此外,为解决上述问题,本申请还提供一种用户终端,包括存储器以及处理器,所述存储器配置成存储基于层次三元组损失函数的深度度量学习程序,所述处理器运行所述基于层次三元组损失函数的深度度量学习程序以使所述用户终端执行如上述所述基于层次三元组损失函数的深度度量学习方法。
此外,为解决上述问题,本申请还提供一种计算机可读存储介质,所述计算机可读存储介质上存储有基于层次三元组损失函数的深度度量学习程序,所述基于层次三元组损失函数的深度度量学习程序被处理器执行时实现如上述所述基于层次三元组损失函数的深度度量学习方法。
本申请提供的一种基于层次三元组损失函数的深度度量学习方法及其装置。其中,本申请所提供的方法包括:基于三元组损失函数得到任意两类之间的类间距离,构建层次类别树;基于所述层次类别树,通过所述类间距离,对三元组损失函数进行层次化,得到层次三元组损失函数;基于所述层次三元组损失函数对神经网络进行训练,提取得到目标图像抽取特征,并根据所述目标图像抽取特征进行图像搜索,以便于得到目标搜索图像。本申请通过预先构建层次类别树,并基于层次类别树得到层次三元组损失函数,进而通过该层次三元组损失函数对进行对神经网络训练,已提取特征并进行图像搜索,克服了现有的三元组损失函数算法中的样本过于随机的缺点,进行学习、搜索和识别任务的速度快、效率高,并且大大提高了准确度。
附图说明
为了更清楚地说明本申请实施例的技术方案,下面将对实施例中所需要使用的附图作简单地介绍,应当理解,以下附图仅示出了本申请的某些实施例,因此不应被看作是对范围的限定,对于本领域普通技术人员来讲,在不付出创造性劳动的前提下,还可以根据这些附图获得其他相关的附图。

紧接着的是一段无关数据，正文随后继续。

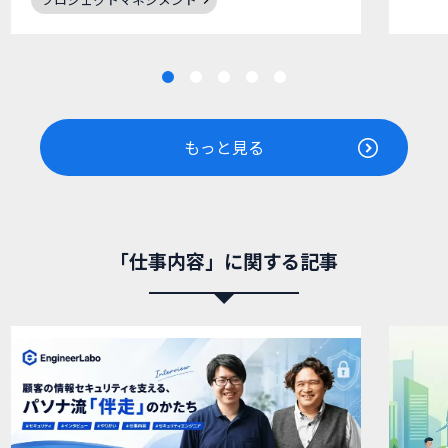
もっと見る
「仕事内容」に関する記事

图1为本申请基于层次三元组损失函数的深度度量学习方法实施例方案涉及的硬件运行环境的结构示意图;
图2为本申请基于层次三元组损失函数的深度度量学习方法第一实施例的流程示意图;
图3为本申请基于层次三元组损失函数的深度度量学习方法第二实施例的流程示意图;
图4为本申请基于层次三元组损失函数的深度度量学习方法第二实施例的步骤S130的细化流程示意图;
图5为本申请基于层次三元组损失函数的深度度量学习方法第三实施例的流程示意图;
图6为本申请基于层次三元组损失函数的深度度量学习方法第三实施例种的步骤S240细化的流程示意图;
图7为本申请基于层次三元组损失函数的深度度量学习装置的功能模块示意图。
本申请目的的实现、功能特点及优点将结合实施例,参照附图做进一步说明。
具体实施方式
下面详细描述本申请的实施例,其中自始至终相同或类似的标号表示相同或类似的元件或具有相同或类似功能的元件。
此外,术语“第一”、“第二”仅用于描述目的,而不能理解为指示或暗示相对重要性或者隐含指明所指示的技术特征的数量。由此,限定有“第一”、“第 二”的特征可以明示或者隐含地包括一个或者更多个该特征。在本申请的描述中,“多个”的含义是两个或两个以上,除非另有明确具体的限定。
在本申请中,除非另有明确的规定和限定,术语“安装”、“相连”、“连接”、“固定”等术语应做广义理解,例如,可以是固定连接,也可以是可拆卸连接,或成一体;可以是机械连接,也可以是电连接;可以是直接相连,也可以通过中间媒介间接相连,可以是两个元件内部的连通或两个元件的相互作用关系。对于本领域的普通技术人员而言,可以根据具体情况理解上述术语在本申请中的具体含义。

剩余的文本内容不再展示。